====== INPUT MATERIAL ======

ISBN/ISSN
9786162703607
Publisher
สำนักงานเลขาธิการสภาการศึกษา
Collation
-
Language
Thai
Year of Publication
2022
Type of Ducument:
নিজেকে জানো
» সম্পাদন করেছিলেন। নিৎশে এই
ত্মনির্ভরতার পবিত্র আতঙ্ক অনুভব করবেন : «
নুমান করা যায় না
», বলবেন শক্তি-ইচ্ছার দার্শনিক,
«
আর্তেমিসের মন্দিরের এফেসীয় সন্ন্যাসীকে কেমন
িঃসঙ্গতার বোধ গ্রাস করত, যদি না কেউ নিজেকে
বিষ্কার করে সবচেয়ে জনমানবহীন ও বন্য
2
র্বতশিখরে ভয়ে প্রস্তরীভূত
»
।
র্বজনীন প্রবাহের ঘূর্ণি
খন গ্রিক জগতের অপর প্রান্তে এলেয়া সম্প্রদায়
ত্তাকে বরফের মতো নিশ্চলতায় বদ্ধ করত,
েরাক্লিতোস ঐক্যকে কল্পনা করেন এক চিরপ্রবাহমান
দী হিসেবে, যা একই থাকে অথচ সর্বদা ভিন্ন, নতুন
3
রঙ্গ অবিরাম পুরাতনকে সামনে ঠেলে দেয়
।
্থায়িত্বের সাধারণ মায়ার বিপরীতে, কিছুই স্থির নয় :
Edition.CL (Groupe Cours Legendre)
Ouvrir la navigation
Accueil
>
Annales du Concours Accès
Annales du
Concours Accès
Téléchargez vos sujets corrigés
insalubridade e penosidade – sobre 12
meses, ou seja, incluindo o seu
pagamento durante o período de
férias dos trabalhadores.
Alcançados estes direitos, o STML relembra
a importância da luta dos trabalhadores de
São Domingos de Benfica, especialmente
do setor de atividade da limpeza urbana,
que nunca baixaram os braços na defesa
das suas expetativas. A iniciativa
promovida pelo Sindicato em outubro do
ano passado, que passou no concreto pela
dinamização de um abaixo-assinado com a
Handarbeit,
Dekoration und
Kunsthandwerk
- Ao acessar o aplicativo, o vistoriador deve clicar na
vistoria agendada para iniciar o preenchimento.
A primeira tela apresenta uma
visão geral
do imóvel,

======

> EXERCISE DETAILS:
For this task, copy every line of the material in which "trabalhadores" appears.

> TASK OUTPUT:
férias dos trabalhadores.
a importância da luta dos trabalhadores de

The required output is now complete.